The 9% reduction in disability duration is particularly significant for development factor selection. Shorter disability periods mean claims close faster, which compresses the paid loss development pattern and reduces tail factors. If your actuary’s development factors are calibrated to an industry mix that includes more network utilization than your program delivers, the factors will understate your program’s actual development.

The state-level variation in WC surgery costs that WCRI documented earlier this year compounds the effect: employers in states with both low network penetration and high fee schedules carry a double severity load that generic benchmarks will miss.
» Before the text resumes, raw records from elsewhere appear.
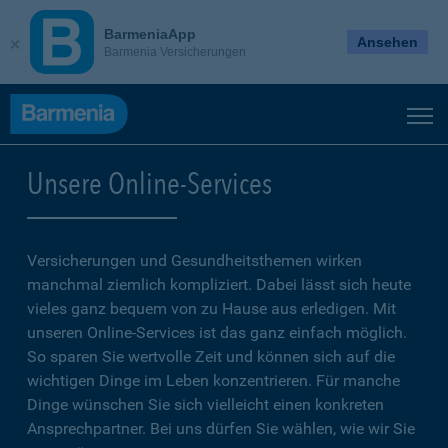
BarmeniaApp
Ansehen
Barmenia Versicherungen
Unsere Online-Services
Versicherungen und Gesundheitsthemen wirken
manchmal ziemlich kompliziert. Dabei lässt sich heute
vieles ganz bequem von zu Hause aus erledigen. Mit
unseren Online-Services ist das ganz einfach möglich.
So sparen Sie wertvolle Zeit und können sich auf die
wichtigen Dinge im Leben konzentrieren. Für manche
Dinge wünschen Sie sich vielleicht einen konkreten
Ansprechpartner. Bei uns dürfen Sie wählen, wie wir Sie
From reviewing hundreds of self-insured WC programs across multiple states, the gap between employers who mandate network usage and those who allow unrestricted provider choice typically shows up as a 15-to-25% severity differential in the development triangle within three accident years.

What This Means for Your Next Review

If your program’s network penetration rate is below the 76% national average, your severity assumptions may be understated relative to the benchmarks your actuary is using. Ask whether the selected medical and indemnity severity factors reflect your actual in-network utilization rate, or whether they are based on industry data that blends network and non-network claims. For employers considering network mandates or tighter provider steering, the WCRI data provides a defensible basis for adjusting expected loss ratios downward on a prospective basis.

Ask your actuary:

  • Are your selected severity factors for WC medical and indemnity reflecting our current in-network utilization rate, or are they based on blended industry data?
  • How would increasing our network penetration rate toward the 90% benchmark affect the projected ultimate loss for open accident years?
  • Is the 9% disability duration reduction reflected in your development factor selection, or are you still using tail factors that assume longer claim resolution periods?